The Shame Cycle
The Shame Cycle
Many people seek out counseling services when they have a history of anxiety, depression, or PTSD. Often these diagnoses are rooted in childhood events or pervasive abuses such as domestic violence, physical, sexual, and verbal/emotional abuse. Sometimes, these abuses last for decades. Abuse takes many forms and can include something as “minor” as neglect. For example, neglect of a child may cause them to grow up feeling like people can’t be trusted and that they have to do everything themselves. This can lead to issues with emotion regulation. Such as lashing out at friends or family for the slightest thing or withdrawing from others for fear of being hurt or feeling insignificant and rejected.
Common Reasons People Seek Counseling
1. Unhealthy relationship patterns (i.e. “looking for love in all the wrong places”) - For example:
a. Being attracted to people similar to the ones who previously abused you.
b. Finding yourself in relationships with people who take advantage of you or treat you poorly many times because that is what you think you deserve.
c. Jumping in and out of relationships because you are afraid of being hurt, of commitment, of trusting others, or of being vulnerable with others.
2. Overreacting to normal life stressors – struggling to control their emotions.
3. Jumping to the worst-case scenario when things don’t go as you expected. - For example:
a. Your spouse comes home late and you begin to wonder if they’re cheating on you, or maybe they’ve gotten into a terrible car accident.
4. Desperately need to control people, places, and things. This often leaves you feeling pressured & stressed. Almost like you have to do EVERYTHING. Looks like:
a. Overcommitting, perfectionism, pushing people away, or people pleasing
If you identify with any of these circumstances, you’re likely struggling with feelings of shame.
Shame
As we learned in the blog, “Shame Defined,” shame is often confused with guilt. While it is a related emotion there are differences.
Guilt is a feeling you get when you did something wrong or perceived you did something wrong.
Shame is a feeling that your whole self is wrong, and it may not be related to a specific behavior or event.

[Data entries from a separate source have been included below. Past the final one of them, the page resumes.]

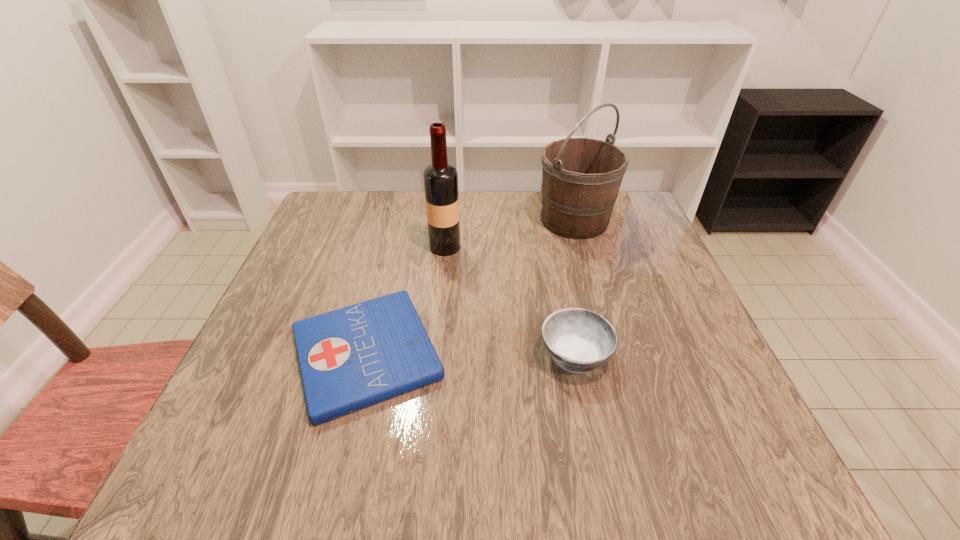 You are a GUI agent. You are given a task and a screenshot of the screen. Output one action in this format:
    pyautogui.click(x=<x>, y=<y>)
    Task: Click on the vacant space that satisfies the following two spatial constraints: 1. on the front side of the shortest object; 2. on the right side of the ashtray
    Image resolution: width=960 pixels, height=540 pixels.
    Given the screenshot: What is the action you would take?
    tap(366, 355)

When you feel guilty about the wrong thing you did, you can take steps to make up for it and put it behind you. But feeling shame, or being convinced that you are the thing that's wrong, offers no clear-cut way to "come back" to feeling more positive about yourself. Shame can leave you feeling defective, unacceptable, and even damaged beyond repair.
Shame is a powerful and debilitating emotion that can wreak havoc on your life. There is hope, though. Shame is a state of being that doesn’t have to be permanent. Shame often takes the form of an identifiable cycle – once you understand that cycle, you can skillfully shift out of it and begin to develop healthier coping mechanisms.
The Shame Cycle Explained
The cycle of shame is like a hamster wheel,
First - you make a mistake or engage in destructive behavior (i.e. you yell at your child harshly, overreact to bad news, go “off” (lose your temper) with your coworker/spouse/child for no reason)
Then, you feel deep guilt that turns to feelings of shame and you proceed to say verbally abusive things to yourself (i.e. “I’m so stupid” “No one could ever love me”)
You continue to dwell on the mistake and feel too depressed to make amends or correct your mistake (i.e. you play the incident/behavior over and over in your head like a skipping record player)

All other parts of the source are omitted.